Anti-mafia magistrates in Sicily and elsewhere in southern Italy have said crime organisations have been using discount chains and supermarkets to launder money.
Others are turning a blind eye to mob money laundering, according to the author of the anti-Camorra best-seller Gomorrah. Roberto Saviano told a conference in Paris last week that European governments have done little to prevent the three Italian mob groups from laundering billions of euros of drug money annually. He singled out the UK as “one of the countries least interested” in stamping out the money laundering.
Meanwhile, the release of the film version of Gomorrah has opened up a brisk business for the very mob group the book and film excoriate. Pirate copies of the film are for sale on Naples streets and at newspaper kiosks.
"Should there be any surprise? According to our information, the Camorra invests its capital in China, where CDs and DVDs are produced and distributed the world over," (La Stampa) quoted Fausto Zuccarelli, a specialist in the Naples prosecutor's anti-mafia counterfeiting division, as saying.
In other Camorra news, last week Naples police arrested the 20-year-old son of an alleged Camorra leader. Try getting your head round this one:
Anti-mafia police arrested (Gianluca) Bidognetti on Friday for his alleged involvement in the attempted killing of two relatives of an alleged informant inside the suspected Casalesi mafia clan, the Italian news agency ANSA reported.
The younger Bidognetti’s father, Francesco, is already in jail with other suspected Casalesi heads.

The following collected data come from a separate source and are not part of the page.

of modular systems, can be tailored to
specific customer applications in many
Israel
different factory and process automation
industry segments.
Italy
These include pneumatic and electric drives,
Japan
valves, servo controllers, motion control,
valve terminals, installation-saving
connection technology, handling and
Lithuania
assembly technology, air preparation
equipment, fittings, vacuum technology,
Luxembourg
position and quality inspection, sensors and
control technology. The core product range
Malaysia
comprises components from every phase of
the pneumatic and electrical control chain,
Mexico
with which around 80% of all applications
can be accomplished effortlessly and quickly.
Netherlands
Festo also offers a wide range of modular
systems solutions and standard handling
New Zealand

Police have a warrant for the alleged leader of the clan’s hit squad, but said they’re still trying to flush him out.
Narco-terrorism Threat to top Al-Qaida?
Organized crime from south of the US border is a growing threat that could one day surpass Al-Qaida, a founder of the Los Angeles Terrorism Early Warning group told Wired magazine last week.
LA sheriff department lieutenant John Sullivan said the Mexican drug mafias have expanded and become more violent, and are joined by various other gangs, and in their “quest to dominate the global criminal opportunity space,” they could help terrorists.

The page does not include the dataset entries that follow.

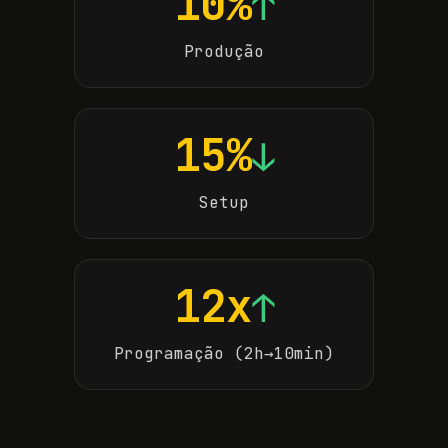
10%
↑
Produção
15%
↓
Setup
12x
↑
Programação (2h→10min)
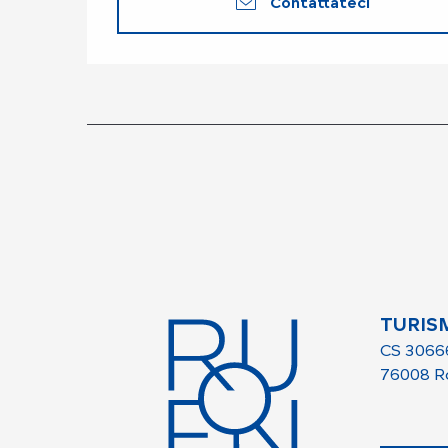
Contattateci
TURIS
CS 3066
76008 R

Together, the threat they pose is potentially more lethal than Al Qaeda or any other jihadist groups. The gangs and cartels have a ready supply of weapons. Their members are already "radicalized," and accustomed to sowing mayhem. They have deep networks of support both in the U.S. and abroad. And they blend in perfectly into a thousand neighborhoods across America.
What's more, the ungoverned, lawless zones the gangs and cartels leave in their wake provide fertile ground for extremists and terrorists to exploit. Terrorists, gangs, and organized crime can exist as independent threats, but increasingly, they interact in a number of ways. Terrorists or insurgents may exploit organized crime; criminal gangs may act as middlemen in small arms, explosives or human trafficking; drugs may finance operations; and actors on both sides of the house may facilitate or conduct attacks for each other.

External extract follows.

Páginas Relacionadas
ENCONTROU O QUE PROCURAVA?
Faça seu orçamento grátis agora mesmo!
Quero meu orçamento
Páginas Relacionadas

While the Mexican terrorism-criminal nexus is hopefully years away, recent news about the implication of Mexican officials in the drug cartels they are supposed to be eradicating has not let up. Last week, Mexico’s equivalent of drug czar was arrested and charged with accepting a $450,000 bribe from a drug cartel. And already the Mexican drug cartels have spread to the US, according to the LA Times.
The footprints of Mexican smuggling operations are on all but two states, Vermont and West Virginia, according to federal reports. Mexican organizations affiliated with the so-called Federation were identified in 82 cities, mostly in the Southwest, according to an April report by the National Drug Intelligence Center, an arm of the Department of Justice.
Elements of the Juarez cartel were identified in at least 44 cities, from West Texas to Minneapolis. Gulf cartel affiliates were operating in at least 43 cities from South Texas to Buffalo, N.Y. And the Tijuana cartel, active in at least 20 U.S. cities, is extending its network from San Diego to Seattle andAnchorage.